The basic philosophical critique of Darwinian reductionism offered by Nagel had been made before, perhaps most notably by Sir Arthur Balfour, C.S. Lewis, and Alvin Plantinga. But around the same time as the publication of Nagel's book came new scientific discoveries that undermined Darwinian materialism as well. In the fall of 2012, the Encyclopedia of DNA Elements (ENCODE) project released results showing that much of so-called junk DNA actually performs biological functions. The ENCODE results overturned long-repeated claims by leading Darwinian biologists that most of the human genome is genetic garbage produced by a blind evolutionary process. At the same time, the results confirmed predictions made during the previous decade by scholars who think nature displays evidence of intelligent design.

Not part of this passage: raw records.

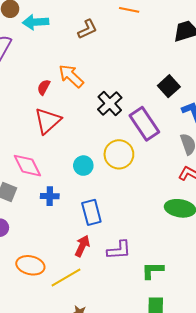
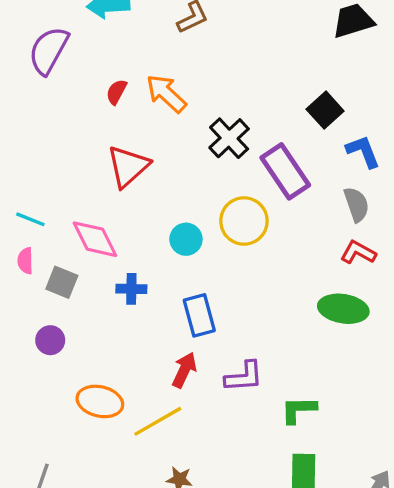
red semicircle: (44, 87) -> (116, 92), moved

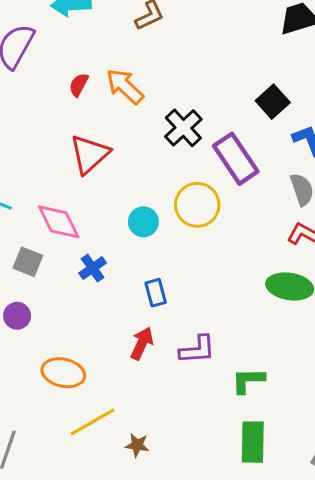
blue cross: (131, 289) -> (93, 268), turned -36
blue rectangle: (199, 315) -> (156, 293), size x0.7
yellow line: (158, 421) -> (93, 422), moved

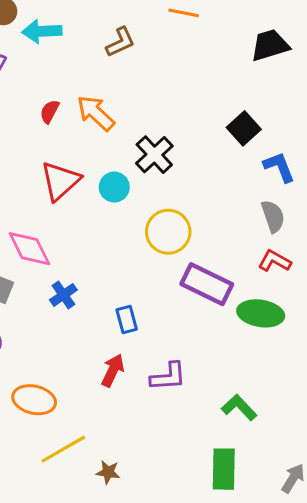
purple rectangle: (236, 159) -> (207, 284), moved, turned -30
cyan circle: (143, 222) -> (114, 187), moved
green L-shape: (248, 380) -> (239, 407), moved, turned 48

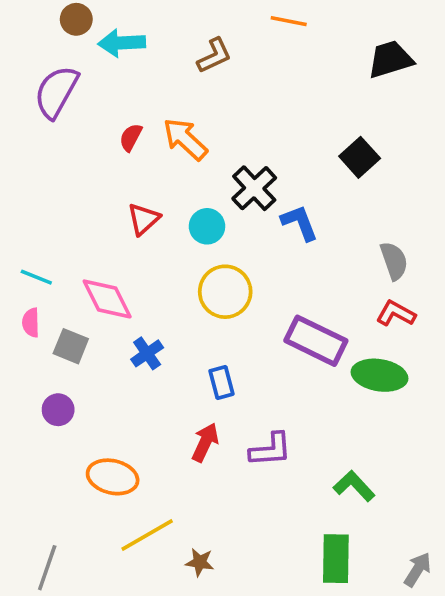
blue L-shape: (279, 167) -> (300, 223), moved
red triangle: (60, 181) -> (143, 219), size x0.7
yellow circle: (168, 232) -> (225, 292), moved

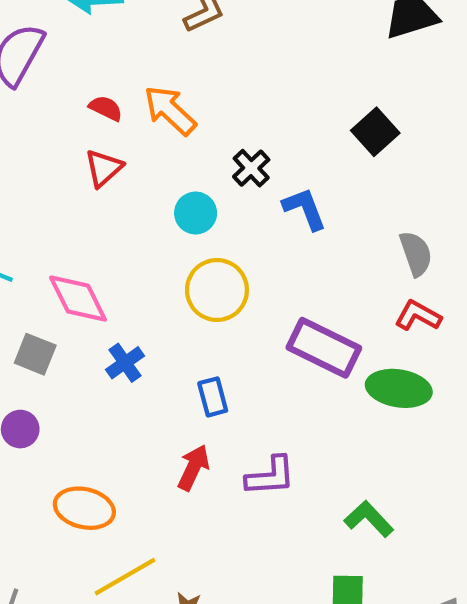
red semicircle: (131, 137) -> (106, 108), turned 88
black cross: (254, 188) -> (251, 168), size x0.7
red triangle: (143, 219) -> (104, 168), moved

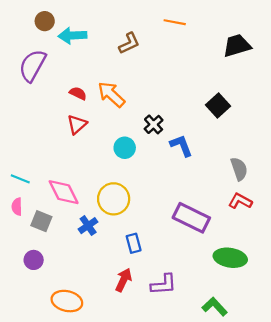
yellow circle: (217, 290) -> (114, 199), moved
green ellipse: (399, 388) -> (230, 258), moved

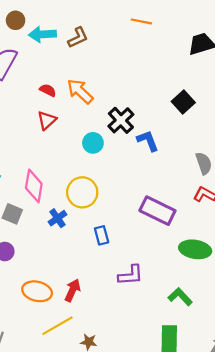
brown L-shape: (129, 43) -> (78, 38), moved
black cross: (154, 124) -> (121, 120), size x1.4
pink diamond: (64, 192) -> (34, 186), turned 36
red arrow: (124, 280) -> (73, 290), moved

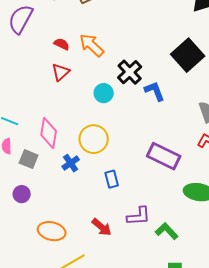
black square: (183, 102) -> (188, 55), size x1.5
red arrow: (73, 290) -> (102, 227), moved, turned 105
green L-shape: (180, 297) -> (167, 231), moved

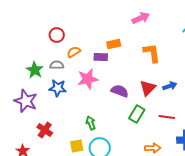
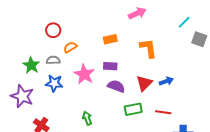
purple rectangle: (101, 57) -> (110, 66), moved
pink star: (88, 79) -> (84, 74), turned -30
green rectangle: (137, 114) -> (133, 109), turned 48

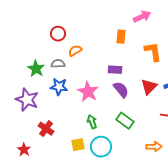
orange rectangle: (110, 39) -> (121, 37), moved, turned -72
pink star: (84, 74) -> (88, 92), moved
purple semicircle: (116, 86) -> (121, 90), turned 30
green rectangle: (133, 109) -> (125, 121), moved, turned 48

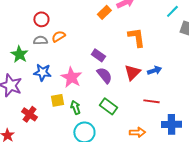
orange rectangle: (121, 37) -> (104, 12), moved, turned 40
gray semicircle: (58, 64) -> (40, 40), moved
purple rectangle: (115, 70) -> (98, 55), turned 32
yellow square: (78, 145) -> (57, 100), moved

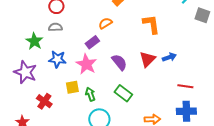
orange semicircle: (58, 36) -> (105, 23), moved
purple rectangle: (98, 55) -> (92, 42), moved, turned -72
red line: (151, 101) -> (185, 86), moved

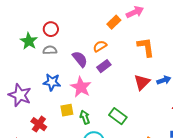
green star: (34, 41) -> (29, 41), moved
purple rectangle: (92, 42) -> (104, 66), moved
purple semicircle: (119, 62) -> (80, 59), moved

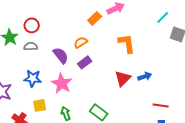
yellow square: (67, 110) -> (40, 105), moved

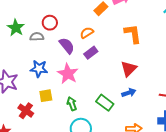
red circle: (32, 25) -> (50, 23), moved
blue arrow: (145, 76) -> (129, 93), moved

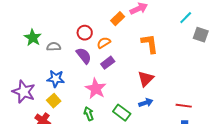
red circle: (50, 23) -> (85, 33), moved
pink star: (68, 74) -> (96, 89), moved
yellow square: (46, 96) -> (54, 101), moved, turned -32

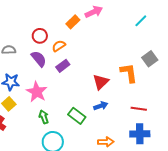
gray square: (201, 35) -> (150, 59), moved, turned 35
orange L-shape: (150, 44) -> (129, 73), moved
pink star: (96, 89) -> (37, 92), moved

New scientific challenges to orthodox Darwinian theory have continued to proliferate. In 2013 Stephen Meyer published Darwin's Doubt: The Explosive Origin of Animal Life and the Case for Intelligent Design, which threw down the gauntlet on the question of the origin of biological information required to build animal body plans in the history of life. The intriguing thing about Meyer's book was not the criticism it unleashed from the usual suspects but the praise it attracted from impartial scientists. Harvard geneticist George Church lauded it as "an opportunity for bridge-building rather than dismissive polarization -- bridges across cultural divides in great need of professional, respectful dialogue." Paleontologist Mark McMenamin, coauthor of a major book from Columbia University Press on animal origins, called it "a game changer for the study of evolution" that "points us in the right direction as we seek a new theory for the origin of animals."
Even critics of Darwin's Doubt found themselves at a loss to come up with a convincing answer to Meyer's query about biological information. University of California at Berkeley biologist Charles Marshall, one of the world's leading paleontologists, attempted to answer Meyer in the pages of the journal Science and in an extended debate on British radio. But as Meyer and others pointed out, Marshall tried to explain the needed information by simply presupposing the prior existence of even more unaccounted-for genetic information. "That is not solving the problem," said Meyer. "That's just begging the question."
C. S. Lewis perceptively observed in his final book that "nature gives most of her evidence in answer to the questions we ask her." Lewis's point was that old paradigms often persist because they blind us from asking certain questions. They begin to disintegrate once we start asking the right questions. Scientific materialism continues to surge, but perhaps the right questions are finally beginning to be asked.
It remains to be seen whether as a society we will be content to let those questions be begged or whether we will embrace the injunction of Socrates to "follow the argument . . . wherever it may lead." The answer to that question may determine our culture's future.